▶ **Work item**:
Nothing but an exact reproduction of the records, pictures excluded, should be returned.

▶ **Supplied records**:
=== Section Start ===

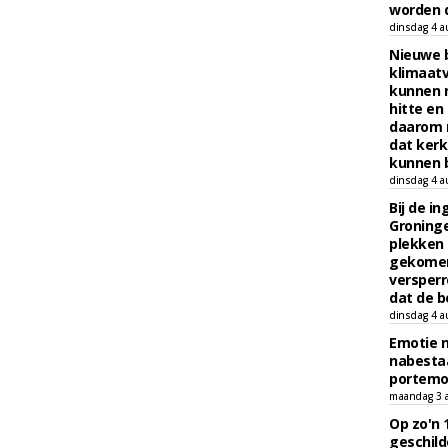
worden d
dinsdag 4 a
Nieuwe 
klimaat
kunnen 
hitte en
daarom 
dat kerk
kunnen b
dinsdag 4 a
Bij de i
Groninge
plekken
gekomen
versperr
dat de b
dinsdag 4 a
Emotie 
nabesta
portem
maandag 3 
Op zo'n 
geschild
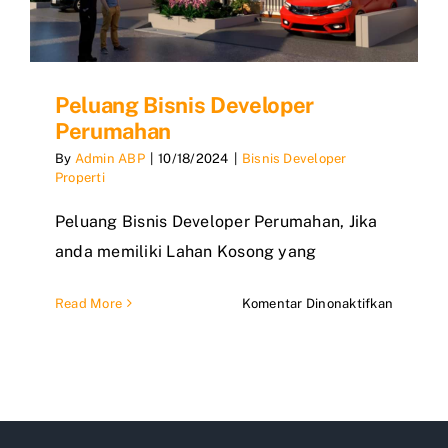
Peluang Bisnis Developer
Perumahan
By
Admin ABP
|
10/18/2024
|
Bisnis Developer
Properti
Peluang Bisnis Developer Perumahan, Jika
anda memiliki Lahan Kosong yang
pada
Read More
Komentar Dinonaktifkan
Peluang
Bisnis
Develop
Perumah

=== Section End ===

▶ **Final answer**:
worden d
dinsdag 4 a
Nieuwe 
klimaat
kunnen 
hitte en
daarom 
dat kerk
kunnen b
dinsdag 4 a
Bij de i
Groninge
plekken
gekomen
versperr
dat de b
dinsdag 4 a
Emotie 
nabesta
portem
maandag 3 
Op zo'n 
geschild
Peluang Bisnis Developer
Perumahan
By
Admin ABP
|
10/18/2024
|
Bisnis Developer
Properti
Peluang Bisnis Developer Perumahan, Jika
anda memiliki Lahan Kosong yang
pada
Read More
Komentar Dinonaktifkan
Peluang
Bisnis
Develop
Perumah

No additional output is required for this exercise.